The visual mods I installed aren't 4K (they are 2K), but I used your typical tuning like LOOT, and cleaned up what was necessary. There are no particle ehancement mods either.

 

I don't have script-heavy mods like that mining mod, I think I only have less than 10 that uses any kind of scripts.

 

Since my last build I have an 8-core CPU running at about 37ghz at full capacity (not overclock) versus the core2duo that I had long ago and upgraded the motherboard to a gaming one with 8gb of speedy ram.

 

Yet for some reason I'm not getting the 60fps like I used to (it wasn't a constant, there were slow-downs usually in homes but it wasn't as it is today).

 

I'm not sure why that may be... I know last time I combined mods together and did something to tweak the memory and all that but still.. My videocard is overkill for what I'm running and of course my PC is well optimized on windows 7 64bit.

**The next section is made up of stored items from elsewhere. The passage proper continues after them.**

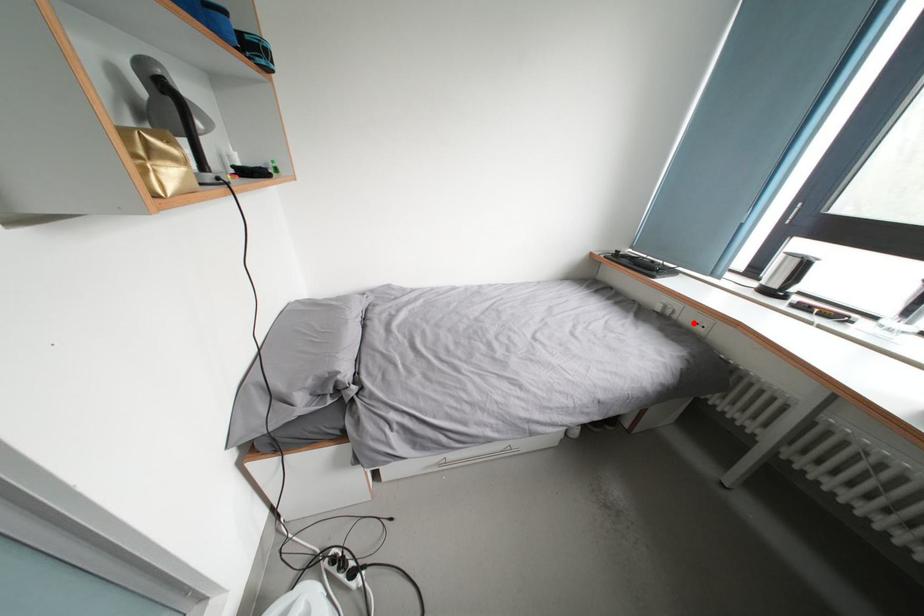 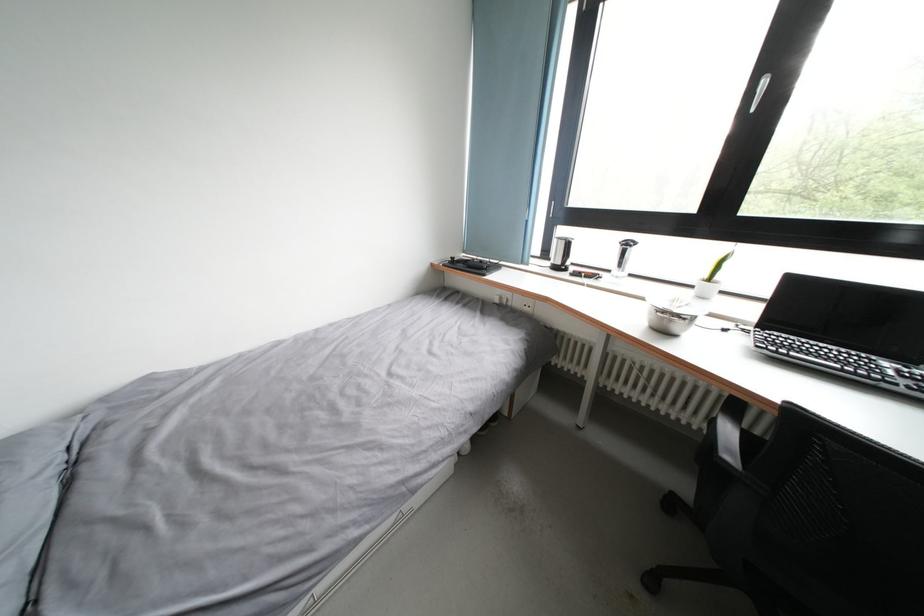 Find the pixel in the second image that matches the highlighted location in the first image.

(524, 308) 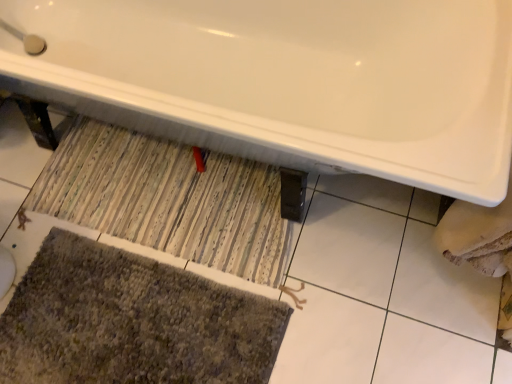 Question: From the image's perspective, is striped fabric doormat at center located above or below white glossy bathtub at upper center?

Choices:
 (A) below
 (B) above

Answer: (A)

Question: Is point (94, 182) positioned closer to the camera than point (141, 38)?

Choices:
 (A) farther
 (B) closer

Answer: (B)

Question: Which is farther from the striped fabric doormat at center?

Choices:
 (A) textured gray bath mat at lower left
 (B) white glossy bathtub at upper center

Answer: (B)

Question: Estimate the real-world distances between objects in this image. Which object is farther from the textured gray bath mat at lower left?

Choices:
 (A) striped fabric doormat at center
 (B) white glossy bathtub at upper center

Answer: (B)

I can't understand why it would be jittery, and I use LESS visually intensive mods than before. I know there's a guide I used a while back to really tune up the performance but can't seem to find it. The only thing I can think of is the ENB that I'm using but I tried a few different ones and they are pretty shitty in framerate too.

 

Any suggestions beyond the basics? Skyrim is an odd thing... lol I'll gladly use a different ENB if you know of one that looks good but doesn't kill the living daylights out of the framerate.

Edited by vortexhlp
Link to comment
Share on other sites

Any suggestions beyond the basics? Skyrim is an odd thing... lol I'll gladly use a different ENB if you know of one that looks good but doesn't kill the living daylights out of the framerate.

 

Is there a difference in jittering between 3rd person and first person? I once had my mouse driver create the jitter. Was a tough one to fix as well.

Link to comment
Share on other sites

  • 4 weeks later...

Well, I'm back and I'm looking to improve stability. Or at the very least, stop my crashes. Interestingly, I have gone through the entire Vahlok tomb with Tharstan without any crashes. And afterward, it crashed when trying to open the Map. And after loading up the game again, I tried opening the Journal maybe after 20 minutes of gameplay and it crashed on me. I have BOSS installed. I used it for Oblivion, and when I open the GUI I can switch between Fallout 3 and Oblivion. but Skyrim is unfortunately not on the list. Hmm... neither is New Vegas, but anyway, yeah - Skyrim.

Link to comment
Share on other sites

  • Recently Browsing   0 members

    • No registered users viewing this page.
×
×
  • Create New...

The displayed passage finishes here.